Wie sollte eigentlich ein Studierender den Arbeitsmarkt- oder Praxisbezug seines Studiums beurteilen können, und warum wurde nicht ein einziges Mal nach der wissenschaftlichen Qualität der Lehre gefragt?
Fragen Sie doch einfach einmal an Ihrer Hochschule nach, wie diese Daten erhoben worden und vor allem ob ihre Hochschule eine Kontrolle darüber hatte, ob Vergleichbares verglichen worden ist.Ich will nun nicht bestreiten, dass manche dieser erhobenen Daten eine gewisse Aussagekraft besitzen, wer allerdings den verobjektivierenden Eindruck erwecken will, mit solchen Umfragen und Zahlenangaben sei etwas über die Qualität von Forschung oder über die Qualität des Studiums oder gar etwas über die hoffentlich damit verbundene Bildung ausgesagt, der täuscht sich und andere.
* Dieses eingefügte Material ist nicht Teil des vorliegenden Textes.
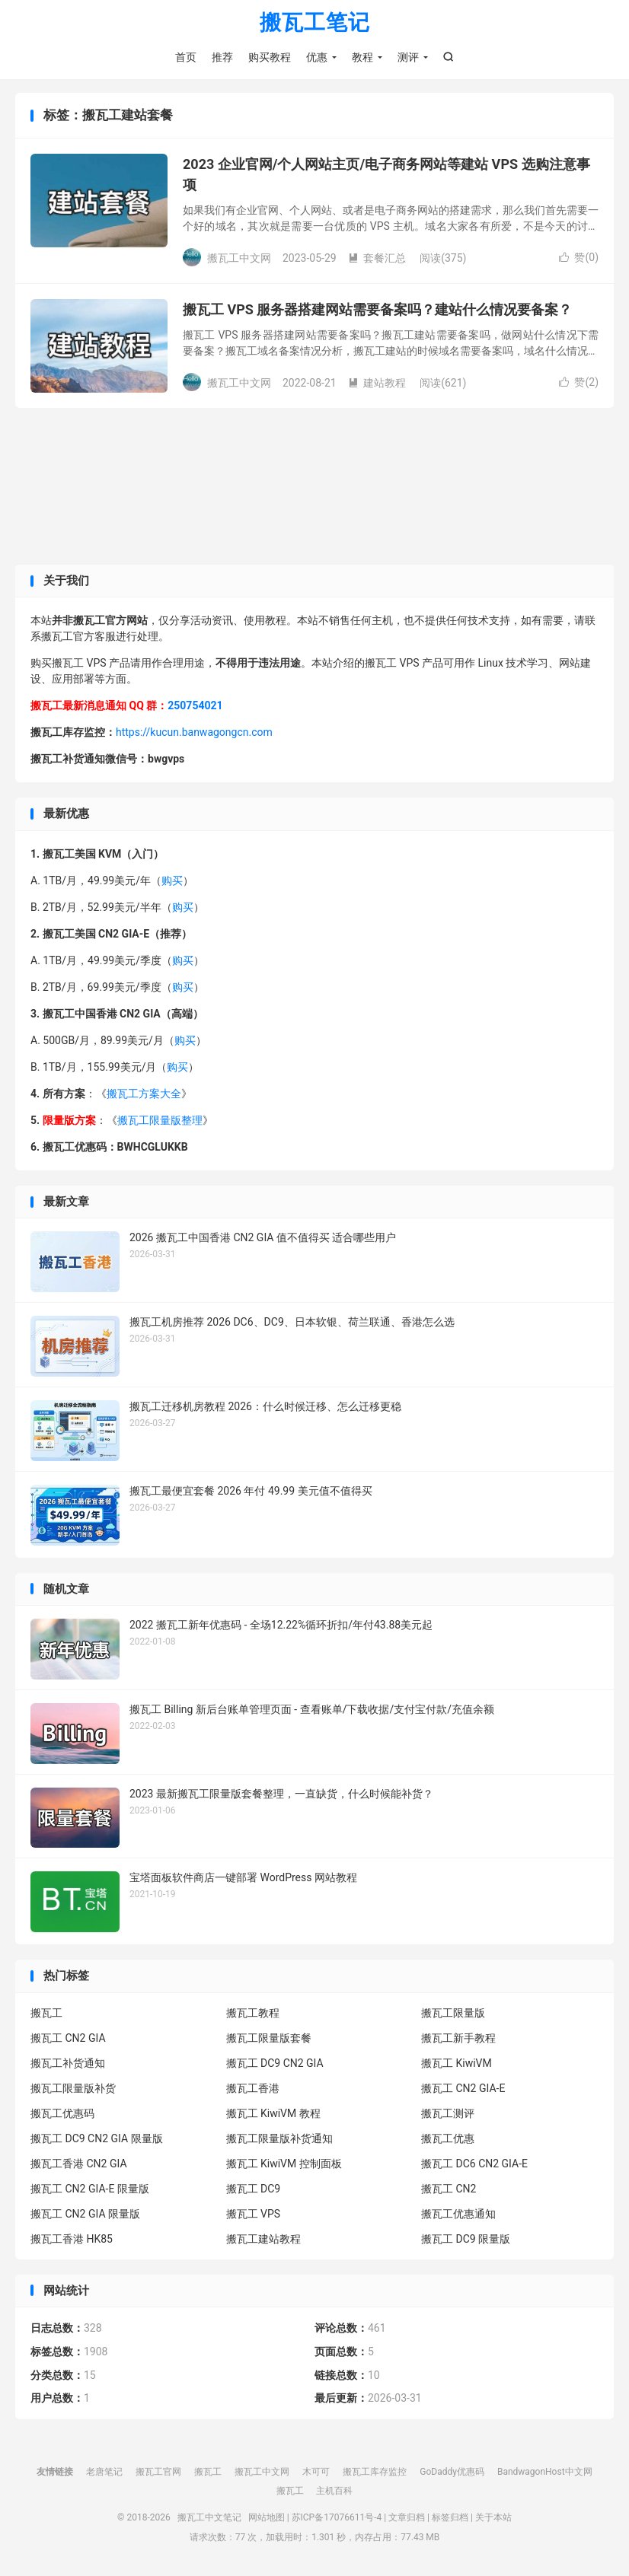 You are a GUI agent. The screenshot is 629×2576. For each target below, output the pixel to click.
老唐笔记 (104, 2473)
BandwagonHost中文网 (544, 2473)
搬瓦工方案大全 (144, 1095)
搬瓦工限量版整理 (160, 1122)
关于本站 (493, 2519)
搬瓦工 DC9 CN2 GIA (275, 2065)
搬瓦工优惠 (447, 2140)
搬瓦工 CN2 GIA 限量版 (85, 2215)
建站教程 (377, 384)
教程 (362, 57)
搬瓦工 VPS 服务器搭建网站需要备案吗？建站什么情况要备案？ (377, 312)
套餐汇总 (377, 259)
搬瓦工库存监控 (375, 2473)
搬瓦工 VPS (253, 2215)
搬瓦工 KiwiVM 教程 (273, 2115)
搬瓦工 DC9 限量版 (465, 2240)
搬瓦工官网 (158, 2473)
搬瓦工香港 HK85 (71, 2240)
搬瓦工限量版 (453, 2014)
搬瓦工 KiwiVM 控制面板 (284, 2165)
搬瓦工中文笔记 (209, 2519)
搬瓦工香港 (252, 2090)
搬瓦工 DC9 (253, 2190)
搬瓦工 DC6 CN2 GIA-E (474, 2165)
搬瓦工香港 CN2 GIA (78, 2165)
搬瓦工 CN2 (448, 2190)
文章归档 (406, 2519)
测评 (408, 57)
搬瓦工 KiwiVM (456, 2065)
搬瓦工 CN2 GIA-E (463, 2090)
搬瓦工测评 (447, 2115)
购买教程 (269, 57)
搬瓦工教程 (252, 2014)
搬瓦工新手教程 (458, 2039)
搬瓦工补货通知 (67, 2065)
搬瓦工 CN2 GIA (68, 2039)
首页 (185, 57)
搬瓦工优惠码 (62, 2115)
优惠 (316, 57)
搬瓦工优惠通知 (458, 2215)
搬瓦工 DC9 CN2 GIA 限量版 (96, 2140)
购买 (172, 882)
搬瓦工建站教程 (263, 2240)
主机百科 (334, 2492)
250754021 (195, 708)
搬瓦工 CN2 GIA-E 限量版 (89, 2190)
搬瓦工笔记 (315, 23)
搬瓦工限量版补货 (73, 2090)
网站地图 (266, 2519)
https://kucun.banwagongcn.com (194, 734)
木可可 (316, 2473)
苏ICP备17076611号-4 (337, 2519)
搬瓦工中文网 (262, 2473)
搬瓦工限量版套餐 (268, 2039)
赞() (579, 259)
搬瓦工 (46, 2014)
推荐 (222, 57)
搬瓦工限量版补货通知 (279, 2140)
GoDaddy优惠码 (452, 2473)
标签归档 (450, 2519) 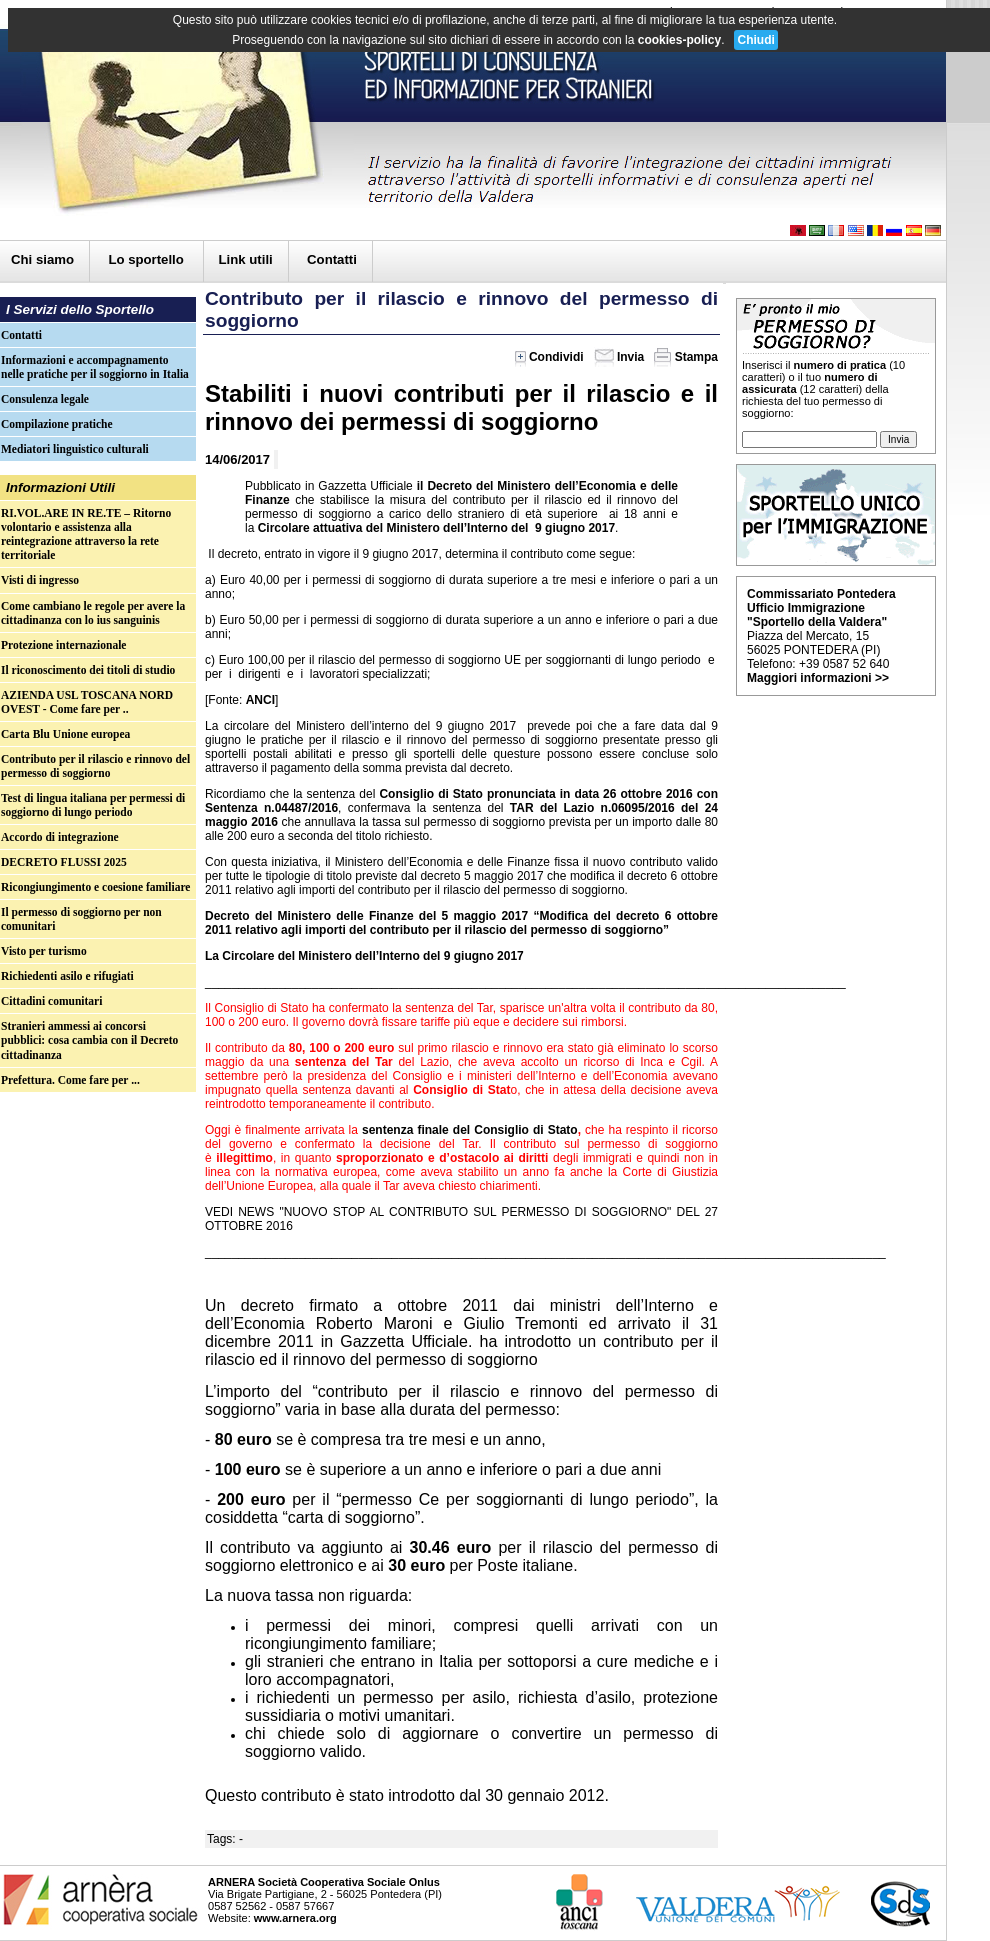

Ist eine Lehrveranstaltung besser oder schlechter, weil dort E-Learning oder AV-Medien eingesetzt werden, wird der der Lehrstoff didaktisch besser aufbereitet, weil die IT-Infrastrukur besser ist? So begrüßenswert solche Ausstattungen auch sein mögen:
Rankings sollen Objektivität vorspiegeln, und deshalb heben sich solche Evaluierungen ganz bewusst von der Urteilsfähigkeit der Scientific Community, der Fachkollegen untereinander oder der Gemeinschaft der Lehrenden und Lernenden ab.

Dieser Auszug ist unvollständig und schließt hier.